Awesome!! Thanks for the help. Lot better then redesigning the wheel.. Jeff
quote:
Originally posted by LORDtryzAlot:
quote:
i jeff: i have been trying to remove the shell. it is stuck on the front by the the two wire inserts ( i removed the front headlight) and still stuck. on the rear it moves 1/4" up and is stuck by the rear cab. please tell me how you removed it. thank you.

I had the same issue and I removed the engineer he gets in the way and you just have to pull up on the back its a very tight fit with the ends of the brass detailing folded over inside the cab area rubs againest each other making hard to getting it off but keep working on it you just have to pull up on the back first or vice versa pulling up on the front just make sure the lip clears the smoke unit before pulling to hard but it finally gives. It fought me for awhile but now after doing it a couple times its real easy.

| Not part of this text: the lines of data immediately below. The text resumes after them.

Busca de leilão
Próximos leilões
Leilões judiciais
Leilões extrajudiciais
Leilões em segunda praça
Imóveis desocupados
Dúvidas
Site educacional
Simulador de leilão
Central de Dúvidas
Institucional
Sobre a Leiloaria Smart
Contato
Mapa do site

Same thing for me, remove the engineer. If you take your index finger through the window and thumb through the back you can wiggle him up and off. After a couple times I was able to lift the front of the shell enough to clear the smoke filler stack then shift back and up. Hope that helps... Jeff
First I'll apologize for not reading all the post's. I had a new Legacy engine with a smoke problem and at that time was not aware of the "Don't open it up policy"

I talked to the guys at Lionel, may have been Mike I can't recall . He just said "TRY" not to do it again cause it'll void the warranty and gave me an RA to send it back.

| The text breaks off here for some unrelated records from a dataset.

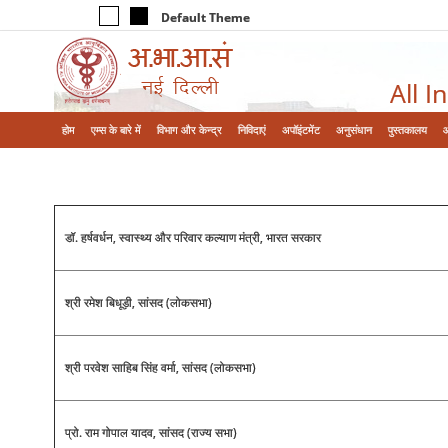
Default Theme
All I
होम
एम्‍स के बारे में
विभाग और केन्‍द्र
निविदाएं
अपॉइंटमेंट
अनुसंधान
पुस्तकालय
डॉ. हर्षवर्धन, स्वास्थ्य और परिवार कल्याण मंत्री, भारत सरकार
श्री रमेश बिधूड़ी, सांसद (लोकसभा)
श्री परवेश साहिब सिंह वर्मा, सांसद (लोकसभा)
प्रो. राम गोपाल यादव, सांसद (राज्य सभा)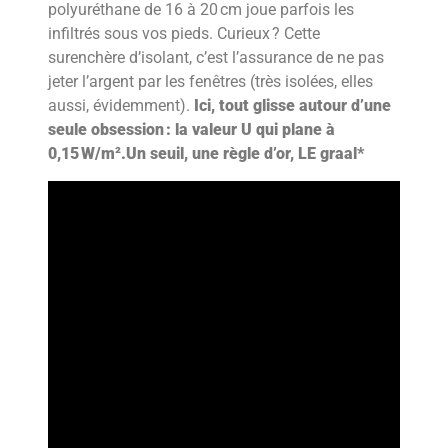
polyuréthane de 16 à 20 cm joue parfois les
infiltrés sous vos pieds. Curieux ? Cette
surenchère d’isolant, c’est l’assurance de ne pas
jeter l’argent par les fenêtres (très isolées, elles
aussi, évidemment).
Ici, tout glisse autour d’une
seule obsession : la valeur U qui plane à
0,15 W/m².Un seuil, une règle d’or, LE graal*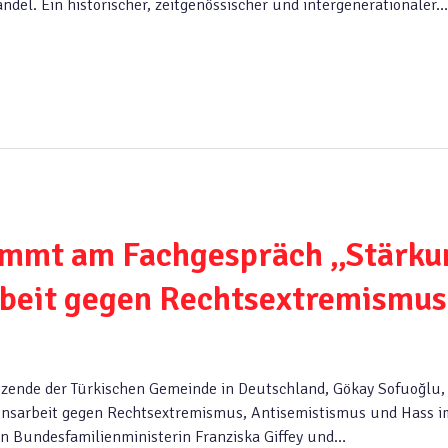
del. Ein historischer, zeitgenössischer und intergenerationaler…
immt am Fachgespräch „Stärku
rbeit gegen Rechtsextremismus
zende der Türkischen Gemeinde in Deutschland, Gökay Sofuoğlu,
onsarbeit gegen Rechtsextremismus, Antisemistismus und Hass i
on Bundesfamilienministerin Franziska Giffey und…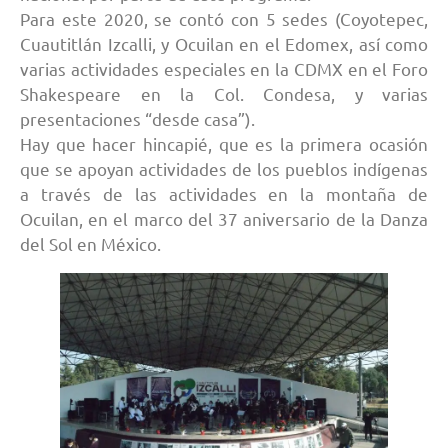
Para este 2020, se contó con 5 sedes (Coyotepec,
Cuautitlán Izcalli, y Ocuilan en el Edomex, así como
varias actividades especiales en la CDMX en el Foro
Shakespeare en la Col. Condesa, y varias
presentaciones “desde casa”).
Hay que hacer hincapié, que es la primera ocasión
que se apoyan actividades de los pueblos indígenas
a través de las actividades en la montaña de
Ocuilan, en el marco del 37 aniversario de la Danza
del Sol en México.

Those guys know we mess around inside these things and most of us are savy enough to not just start rippin stuff apart.

But as complex as these gizmos are .,I'd just bite the bullet on this one and send it to Lionel then you'll know it's right when you get it back.
If someone has already said this then just call me Echo Big Grin
Good Luck

David
LOL... personal! The challange

It took me 30 minutes to figure out how to open her up.
Removing the screws took seconds! it was figuring out the figures had to be removed, then there was a balancing act between the slipping the cab running boards over the boiler running boards at the rear, while slipping the stack extension out of the boiler... just go slow... you will get it...

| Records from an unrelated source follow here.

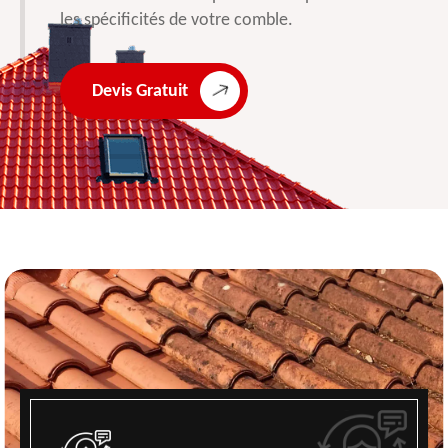
les spécificités de votre comble.
Devis Gratuit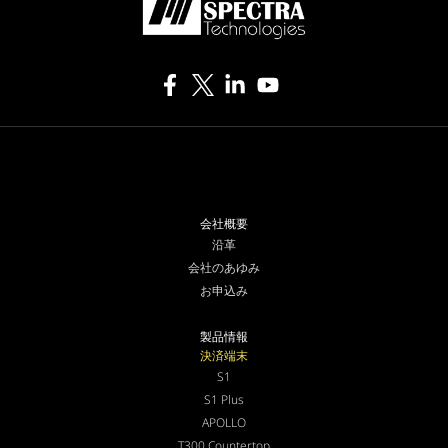
会社概要
沿革
会社のあゆみ
お申込み
製品情報
決済端末
S1
S1 Plus
APOLLO
T300 Countertop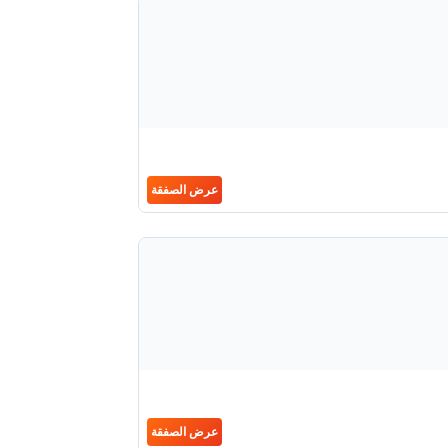
عرض الصفقة
عرض الصفقة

I got a new S3, #267, today and the blow down on it never worked very well outoff the box. When I first turned on track power, I could hear the smoke fluid sounding like it was cooking inside with a bubbling sound. After about 30 minutes of running and then coming back to it later in the day, the smoke unit still wasn't great and the blow down had stopped all together.

I decided to take the engine off the track, put it in my cradle, and blow down the holes under the cylinders. The first time, it didn't help. The second time, it did!!! There must have been some fluid obstructing I the tube.

Sure wish I'd have read this thread earlier. She smokes out the top and bottom just fine now.

One other note, the cab light was flashing 5 times when the blow down fan wasn't running. The book had no code for 5 flashes.

 

Cant wait to take her over to Chuck's and run a doubleheader with the 261!